Aim of the exercise —
Output only the stretch of the listing that starts at the line containing "cette ambition est" and ends at the line containing "Still Reaching for Darkness 2018 – Necrotic Woods – Bild 04", reproduced exactly with both ends.

● ● ● ● ● ● ●

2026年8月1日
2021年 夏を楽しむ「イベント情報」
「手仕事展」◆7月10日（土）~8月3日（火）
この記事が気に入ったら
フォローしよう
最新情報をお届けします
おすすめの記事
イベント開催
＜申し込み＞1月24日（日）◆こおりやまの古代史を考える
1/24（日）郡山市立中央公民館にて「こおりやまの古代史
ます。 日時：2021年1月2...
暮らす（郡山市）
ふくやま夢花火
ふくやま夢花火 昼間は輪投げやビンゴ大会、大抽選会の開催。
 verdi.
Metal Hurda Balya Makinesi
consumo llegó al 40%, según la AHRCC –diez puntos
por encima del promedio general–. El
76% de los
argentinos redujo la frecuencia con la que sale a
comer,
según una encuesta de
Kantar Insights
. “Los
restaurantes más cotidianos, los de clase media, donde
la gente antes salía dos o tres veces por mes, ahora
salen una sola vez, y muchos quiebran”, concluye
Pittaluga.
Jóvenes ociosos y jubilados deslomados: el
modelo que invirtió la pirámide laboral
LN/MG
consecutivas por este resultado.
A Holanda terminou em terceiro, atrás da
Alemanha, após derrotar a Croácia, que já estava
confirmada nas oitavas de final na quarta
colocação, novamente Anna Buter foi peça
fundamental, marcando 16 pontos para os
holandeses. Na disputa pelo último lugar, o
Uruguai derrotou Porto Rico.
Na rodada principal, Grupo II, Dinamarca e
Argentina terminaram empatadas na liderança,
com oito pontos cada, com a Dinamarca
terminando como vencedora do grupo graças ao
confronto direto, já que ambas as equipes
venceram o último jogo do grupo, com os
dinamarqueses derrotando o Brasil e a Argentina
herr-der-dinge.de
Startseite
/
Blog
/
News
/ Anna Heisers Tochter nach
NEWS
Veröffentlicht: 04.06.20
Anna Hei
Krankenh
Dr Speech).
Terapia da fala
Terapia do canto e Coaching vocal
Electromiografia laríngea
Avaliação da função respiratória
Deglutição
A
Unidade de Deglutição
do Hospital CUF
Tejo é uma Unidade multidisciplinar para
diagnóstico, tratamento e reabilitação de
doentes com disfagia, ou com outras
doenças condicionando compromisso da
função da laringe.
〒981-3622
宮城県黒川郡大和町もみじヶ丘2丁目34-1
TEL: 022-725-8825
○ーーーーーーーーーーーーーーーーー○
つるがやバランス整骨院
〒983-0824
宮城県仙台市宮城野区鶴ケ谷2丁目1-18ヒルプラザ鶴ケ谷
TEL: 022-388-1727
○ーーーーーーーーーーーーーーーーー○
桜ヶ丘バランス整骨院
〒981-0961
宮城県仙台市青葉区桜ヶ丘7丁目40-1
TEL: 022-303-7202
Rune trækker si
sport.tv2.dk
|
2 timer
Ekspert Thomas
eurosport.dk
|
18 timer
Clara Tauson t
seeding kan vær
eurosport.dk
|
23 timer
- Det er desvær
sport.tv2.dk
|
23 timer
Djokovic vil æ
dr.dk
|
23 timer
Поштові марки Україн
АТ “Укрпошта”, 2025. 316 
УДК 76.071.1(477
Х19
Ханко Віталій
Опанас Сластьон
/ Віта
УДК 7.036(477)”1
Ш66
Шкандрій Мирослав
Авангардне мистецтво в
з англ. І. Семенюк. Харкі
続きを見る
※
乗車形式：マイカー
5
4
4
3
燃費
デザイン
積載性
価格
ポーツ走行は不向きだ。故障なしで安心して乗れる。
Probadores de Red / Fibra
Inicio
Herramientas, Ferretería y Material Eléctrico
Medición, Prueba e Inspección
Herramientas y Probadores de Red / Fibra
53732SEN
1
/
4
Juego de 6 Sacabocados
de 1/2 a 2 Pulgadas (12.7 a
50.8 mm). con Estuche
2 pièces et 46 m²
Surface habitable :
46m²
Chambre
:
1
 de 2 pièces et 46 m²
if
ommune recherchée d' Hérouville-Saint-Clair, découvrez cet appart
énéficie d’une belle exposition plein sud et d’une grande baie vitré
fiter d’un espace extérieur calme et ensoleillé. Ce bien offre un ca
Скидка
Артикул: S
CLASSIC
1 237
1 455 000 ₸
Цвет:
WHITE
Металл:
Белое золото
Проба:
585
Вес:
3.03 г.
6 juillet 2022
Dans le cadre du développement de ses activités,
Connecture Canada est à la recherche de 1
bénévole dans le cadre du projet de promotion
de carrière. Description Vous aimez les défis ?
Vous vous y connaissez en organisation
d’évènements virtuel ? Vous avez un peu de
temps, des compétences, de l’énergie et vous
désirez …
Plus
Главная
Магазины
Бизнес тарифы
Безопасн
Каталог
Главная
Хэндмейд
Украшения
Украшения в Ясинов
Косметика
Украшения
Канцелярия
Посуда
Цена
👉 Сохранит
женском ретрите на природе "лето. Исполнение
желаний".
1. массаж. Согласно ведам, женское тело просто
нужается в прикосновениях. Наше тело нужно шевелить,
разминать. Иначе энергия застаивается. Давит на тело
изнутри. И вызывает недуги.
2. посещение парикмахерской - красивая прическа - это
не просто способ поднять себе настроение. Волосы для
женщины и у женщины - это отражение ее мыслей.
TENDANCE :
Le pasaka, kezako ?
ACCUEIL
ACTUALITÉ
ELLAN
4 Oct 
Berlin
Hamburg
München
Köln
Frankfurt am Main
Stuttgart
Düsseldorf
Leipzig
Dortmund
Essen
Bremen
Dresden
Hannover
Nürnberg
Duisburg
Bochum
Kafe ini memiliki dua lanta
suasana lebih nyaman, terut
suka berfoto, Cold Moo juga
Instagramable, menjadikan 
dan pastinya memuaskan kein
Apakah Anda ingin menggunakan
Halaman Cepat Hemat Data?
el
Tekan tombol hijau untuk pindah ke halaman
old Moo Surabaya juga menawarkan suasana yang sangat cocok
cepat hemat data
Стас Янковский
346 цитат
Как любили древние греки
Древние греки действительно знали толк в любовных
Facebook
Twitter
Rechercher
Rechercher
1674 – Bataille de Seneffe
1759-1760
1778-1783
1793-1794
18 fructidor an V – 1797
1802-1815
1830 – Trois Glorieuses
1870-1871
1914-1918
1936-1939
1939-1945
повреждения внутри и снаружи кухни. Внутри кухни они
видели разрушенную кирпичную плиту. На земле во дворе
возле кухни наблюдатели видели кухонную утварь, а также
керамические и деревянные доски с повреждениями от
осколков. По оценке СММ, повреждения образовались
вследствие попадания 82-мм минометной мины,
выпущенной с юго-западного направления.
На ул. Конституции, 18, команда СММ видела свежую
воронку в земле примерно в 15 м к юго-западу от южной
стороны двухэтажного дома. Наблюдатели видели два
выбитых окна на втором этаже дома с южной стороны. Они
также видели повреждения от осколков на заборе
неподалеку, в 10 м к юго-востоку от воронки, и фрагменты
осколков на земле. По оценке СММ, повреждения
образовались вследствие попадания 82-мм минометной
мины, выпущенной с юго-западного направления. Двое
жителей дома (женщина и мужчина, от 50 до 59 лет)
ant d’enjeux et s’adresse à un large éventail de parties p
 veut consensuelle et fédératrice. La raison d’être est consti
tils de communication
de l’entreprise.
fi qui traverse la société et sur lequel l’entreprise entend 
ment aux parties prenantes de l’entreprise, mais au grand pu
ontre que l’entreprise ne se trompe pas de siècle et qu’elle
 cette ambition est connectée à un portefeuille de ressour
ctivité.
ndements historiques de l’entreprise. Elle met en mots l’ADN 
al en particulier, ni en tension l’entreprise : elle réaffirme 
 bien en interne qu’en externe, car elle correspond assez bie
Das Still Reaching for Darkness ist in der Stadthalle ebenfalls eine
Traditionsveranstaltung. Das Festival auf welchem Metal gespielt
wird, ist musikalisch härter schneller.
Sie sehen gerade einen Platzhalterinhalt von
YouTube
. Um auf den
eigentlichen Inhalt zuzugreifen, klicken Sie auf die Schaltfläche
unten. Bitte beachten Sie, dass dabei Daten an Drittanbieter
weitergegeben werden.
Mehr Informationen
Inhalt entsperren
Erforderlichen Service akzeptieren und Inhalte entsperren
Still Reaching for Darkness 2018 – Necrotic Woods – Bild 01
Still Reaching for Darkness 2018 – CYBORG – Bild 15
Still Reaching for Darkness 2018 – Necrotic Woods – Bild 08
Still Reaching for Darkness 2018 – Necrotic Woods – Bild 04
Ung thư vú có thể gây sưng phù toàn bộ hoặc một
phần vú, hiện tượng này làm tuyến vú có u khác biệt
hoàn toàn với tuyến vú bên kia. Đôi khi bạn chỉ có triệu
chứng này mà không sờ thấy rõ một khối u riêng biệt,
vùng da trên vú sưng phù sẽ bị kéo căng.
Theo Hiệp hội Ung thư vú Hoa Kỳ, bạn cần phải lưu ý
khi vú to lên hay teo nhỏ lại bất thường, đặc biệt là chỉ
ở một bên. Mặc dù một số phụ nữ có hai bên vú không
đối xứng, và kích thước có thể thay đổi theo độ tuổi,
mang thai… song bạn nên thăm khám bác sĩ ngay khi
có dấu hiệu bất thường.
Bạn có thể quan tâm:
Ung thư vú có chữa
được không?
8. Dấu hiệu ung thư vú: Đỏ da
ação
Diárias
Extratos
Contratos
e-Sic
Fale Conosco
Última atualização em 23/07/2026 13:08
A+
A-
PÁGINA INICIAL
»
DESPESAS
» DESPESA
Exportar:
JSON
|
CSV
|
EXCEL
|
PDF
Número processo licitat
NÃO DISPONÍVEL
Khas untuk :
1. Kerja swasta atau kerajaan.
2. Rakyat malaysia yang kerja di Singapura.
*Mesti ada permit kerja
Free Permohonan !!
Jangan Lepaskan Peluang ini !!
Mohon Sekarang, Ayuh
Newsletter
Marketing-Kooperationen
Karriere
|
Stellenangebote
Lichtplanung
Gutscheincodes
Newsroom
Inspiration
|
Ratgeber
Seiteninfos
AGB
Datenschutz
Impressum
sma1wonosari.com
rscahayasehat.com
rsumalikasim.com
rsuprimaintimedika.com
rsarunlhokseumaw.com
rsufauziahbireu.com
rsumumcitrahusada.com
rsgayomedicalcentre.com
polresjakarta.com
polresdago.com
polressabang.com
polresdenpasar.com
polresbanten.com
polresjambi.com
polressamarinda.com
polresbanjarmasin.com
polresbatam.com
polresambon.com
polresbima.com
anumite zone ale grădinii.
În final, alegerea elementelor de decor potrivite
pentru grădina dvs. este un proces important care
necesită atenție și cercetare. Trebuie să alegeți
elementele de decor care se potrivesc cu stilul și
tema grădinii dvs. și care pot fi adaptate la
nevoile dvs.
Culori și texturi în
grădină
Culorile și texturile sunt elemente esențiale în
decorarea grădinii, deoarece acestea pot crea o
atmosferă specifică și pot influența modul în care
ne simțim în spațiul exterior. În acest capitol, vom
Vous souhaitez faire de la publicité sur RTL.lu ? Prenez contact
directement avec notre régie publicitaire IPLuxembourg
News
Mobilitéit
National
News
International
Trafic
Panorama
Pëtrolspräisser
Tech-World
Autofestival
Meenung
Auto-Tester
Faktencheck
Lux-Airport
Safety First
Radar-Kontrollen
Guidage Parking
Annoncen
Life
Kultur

● ● ● ● ● ● ●

Exercise output —
 cette ambition est connectée à un portefeuille de ressour
ctivité.
ndements historiques de l’entreprise. Elle met en mots l’ADN 
al en particulier, ni en tension l’entreprise : elle réaffirme 
 bien en interne qu’en externe, car elle correspond assez bie
Das Still Reaching for Darkness ist in der Stadthalle ebenfalls eine
Traditionsveranstaltung. Das Festival auf welchem Metal gespielt
wird, ist musikalisch härter schneller.
Sie sehen gerade einen Platzhalterinhalt von
YouTube
. Um auf den
eigentlichen Inhalt zuzugreifen, klicken Sie auf die Schaltfläche
unten. Bitte beachten Sie, dass dabei Daten an Drittanbieter
weitergegeben werden.
Mehr Informationen
Inhalt entsperren
Erforderlichen Service akzeptieren und Inhalte entsperren
Still Reaching for Darkness 2018 – Necrotic Woods – Bild 01
Still Reaching for Darkness 2018 – CYBORG – Bild 15
Still Reaching for Darkness 2018 – Necrotic Woods – Bild 08
Still Reaching for Darkness 2018 – Necrotic Woods – Bild 04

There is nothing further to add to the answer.